Rudra, le Nom qui est donné à Dieu, est décrit dans les textes védiques, comme le Motivateur
installé dans tous les cœurs, le Pourvoyeur, le Sauveur de l’univers, qui est la forme qu’Il a
Lui-même assumée. Il s’identifie aux dirigeants, aux intermédiaires et aux modestes ; aux
grands, aux petits et aux corpulents ; aux anciens, aux jeunes et aux très jeunes ; aux sages,
aux curieux et aux médiocres. Il est la pierre, le sable et la poussière ; la neige fondue, le
pollen et le gravillon ; l’ondulation, l’écume et la vague ; la rivière, le ruisseau, le lac et le
canal ; l’éclair, le nuage, l’averse et la pluie ; l’océan, l’île et le rivage. Rudra est la grande
route, le chemin, la piste. Il est le germe, la pousse, les feuilles, les insectes nuisibles, les
oiseaux multicolores, l’arbre et le bois. Il est le commerçant, le fermier ou l’éleveur. Il est
l’étable et la récolte, la nourriture et le cuisinier. Il est l’agriculteur des terres fertiles et des
terres arides. Il est l’homme brave et redoutable qui se bat dans les tranchées, à découvert, à
l’aide de missiles, de flèches, de lances et à coups d’épée. Il est le guerrier que les duels
enchantent, qui charge sur son char avec son casque et sa cotte de maille. Il est le fantassin, le
cavalier, le maître-chien et ceux qui suivent. Il est l’éclaireur, le messager, le forgeron, le
charpentier, le chasseur, le guérillero rusé, l’escroc et le brigand, le leurre et l’imitateur.

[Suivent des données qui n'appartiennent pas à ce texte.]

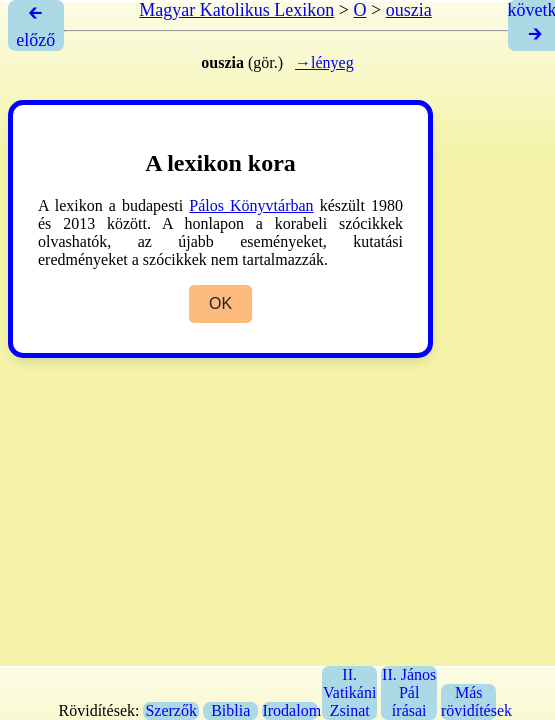  What do you see at coordinates (236, 10) in the screenshot?
I see `Magyar Katolikus Lexikon` at bounding box center [236, 10].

Rudra prend la forme du moine, du résident de la grotte à la couronne de cheveux emmêlés,
de celui qui a maîtrisé la posture stable, du sage qui a réussi la traversée et qui aide les autres
à l’effectuer, du vieil érudit, du dialecticien que les débats excitent, du spécialiste des Védas
et du maître des rituels. Il est celui qui est compatissant, doux et tendre.
En fait, Dieu est l’étoffe, le coton et le fil du tissu que nous percevons en tant qu’univers.
C’est la Vérité qui est inscrite dans chaque cellule et dans chaque étoile.